The pic is on my Instagram Account (the only thing is that my knife is not sharp enough I guess, so scoring it was a bit of a problem and it looked abit weird cause the scoring was not very defined)
Use a razor blade if your knife isn’t sharp enough. Add more herbs and spices if you didn’t get the flavor you wanted. If you want a ball shape, put some balled foil to fill in the oval ends of your pot.I have been cooking, baking, puddling in the kitchen all over the world since I was 8 on wood burning stoves, warming C-rations on manifolds, and just doing.
hi resha, i had made this bread last weekend, it is fantastic, however there only one thing which annoying me, my bread actually stick on the parchment paper. i did put corn meal on it, but why still come out like this. pls help, because i really like your recipe a lots. i will definitely will make another one later.

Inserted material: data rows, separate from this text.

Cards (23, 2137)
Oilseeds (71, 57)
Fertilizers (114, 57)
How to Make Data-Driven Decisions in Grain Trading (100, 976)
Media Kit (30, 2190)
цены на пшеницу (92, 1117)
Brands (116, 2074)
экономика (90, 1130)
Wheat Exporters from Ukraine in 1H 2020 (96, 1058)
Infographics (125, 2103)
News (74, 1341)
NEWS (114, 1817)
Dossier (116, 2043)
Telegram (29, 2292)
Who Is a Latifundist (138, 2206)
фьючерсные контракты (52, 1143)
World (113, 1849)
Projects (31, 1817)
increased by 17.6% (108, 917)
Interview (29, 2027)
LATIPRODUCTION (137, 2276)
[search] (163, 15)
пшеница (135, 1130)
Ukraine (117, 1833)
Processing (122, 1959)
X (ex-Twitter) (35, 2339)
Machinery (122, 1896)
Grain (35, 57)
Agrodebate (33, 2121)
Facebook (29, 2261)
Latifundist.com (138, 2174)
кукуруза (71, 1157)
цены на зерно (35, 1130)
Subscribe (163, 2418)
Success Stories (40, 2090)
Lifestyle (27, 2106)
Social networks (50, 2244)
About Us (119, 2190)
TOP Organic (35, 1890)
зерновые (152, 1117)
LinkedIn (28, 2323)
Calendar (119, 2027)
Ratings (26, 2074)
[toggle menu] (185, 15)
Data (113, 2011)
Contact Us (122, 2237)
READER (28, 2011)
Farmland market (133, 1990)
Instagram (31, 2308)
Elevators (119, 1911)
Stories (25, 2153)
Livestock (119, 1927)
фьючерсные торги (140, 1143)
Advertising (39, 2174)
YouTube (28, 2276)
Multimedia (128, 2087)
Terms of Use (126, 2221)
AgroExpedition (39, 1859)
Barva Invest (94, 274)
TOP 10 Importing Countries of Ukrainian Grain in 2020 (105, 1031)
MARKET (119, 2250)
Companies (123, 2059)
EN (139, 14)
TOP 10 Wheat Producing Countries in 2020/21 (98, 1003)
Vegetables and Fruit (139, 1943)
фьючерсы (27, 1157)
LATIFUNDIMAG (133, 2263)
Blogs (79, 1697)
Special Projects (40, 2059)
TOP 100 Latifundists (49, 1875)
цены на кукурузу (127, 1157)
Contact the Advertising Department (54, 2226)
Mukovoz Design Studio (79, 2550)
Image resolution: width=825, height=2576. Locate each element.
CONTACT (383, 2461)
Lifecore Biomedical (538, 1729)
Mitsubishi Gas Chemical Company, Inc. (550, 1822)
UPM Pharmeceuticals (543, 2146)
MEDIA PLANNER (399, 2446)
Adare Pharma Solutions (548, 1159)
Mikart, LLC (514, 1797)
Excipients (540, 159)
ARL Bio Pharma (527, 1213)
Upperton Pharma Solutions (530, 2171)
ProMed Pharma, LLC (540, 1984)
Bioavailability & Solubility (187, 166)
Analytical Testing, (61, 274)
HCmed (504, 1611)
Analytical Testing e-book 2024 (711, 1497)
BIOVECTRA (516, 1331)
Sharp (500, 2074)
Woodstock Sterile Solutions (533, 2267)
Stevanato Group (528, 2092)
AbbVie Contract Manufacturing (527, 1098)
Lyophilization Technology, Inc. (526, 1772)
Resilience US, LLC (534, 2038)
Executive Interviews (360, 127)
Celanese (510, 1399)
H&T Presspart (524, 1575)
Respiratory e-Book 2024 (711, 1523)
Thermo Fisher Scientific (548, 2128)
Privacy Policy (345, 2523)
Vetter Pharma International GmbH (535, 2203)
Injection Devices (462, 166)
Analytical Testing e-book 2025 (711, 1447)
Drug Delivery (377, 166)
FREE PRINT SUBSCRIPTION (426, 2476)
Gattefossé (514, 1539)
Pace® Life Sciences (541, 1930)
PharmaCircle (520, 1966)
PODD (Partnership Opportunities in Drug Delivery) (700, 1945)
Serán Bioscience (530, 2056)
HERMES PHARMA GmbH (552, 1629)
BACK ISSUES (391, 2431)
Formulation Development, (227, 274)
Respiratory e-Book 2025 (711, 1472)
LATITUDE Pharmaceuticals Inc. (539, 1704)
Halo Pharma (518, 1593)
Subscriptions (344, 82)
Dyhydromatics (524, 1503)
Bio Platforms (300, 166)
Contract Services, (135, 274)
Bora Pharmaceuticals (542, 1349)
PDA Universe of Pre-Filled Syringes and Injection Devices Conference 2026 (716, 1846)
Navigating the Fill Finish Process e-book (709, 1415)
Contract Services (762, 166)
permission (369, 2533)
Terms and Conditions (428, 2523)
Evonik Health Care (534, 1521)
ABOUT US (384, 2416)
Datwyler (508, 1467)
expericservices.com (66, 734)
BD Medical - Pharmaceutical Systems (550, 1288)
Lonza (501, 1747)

Hi there, the bread shouldn’t stick to the parchment too bad, depending on any wrinkles or crevices on the bottom, they should still be relatively easy to tear off. However, if it’s actually sticking to a flat surface, the dutch oven may not be hot enough during the preheating.
MAKE THIS BREAD!!!! So good!!!
I’m going to try this recipe this weekend! If I want to make the 8 slider buns or two smaller loaves would I need to adjust the cooking time?
This recipe is so easy and the bread turned out fantastic. We are now experimenting with adding various spices and herbs, Thanks for a great recipe. And your video on utube is great.
I have roasted off several cloves of garlic that I have then mashed well and pureed in to my liquid. I also add fresh finely chopped rosemary, basil, sage and thyme and put it in at same time. So, so , so delicious. Love this recipe. ???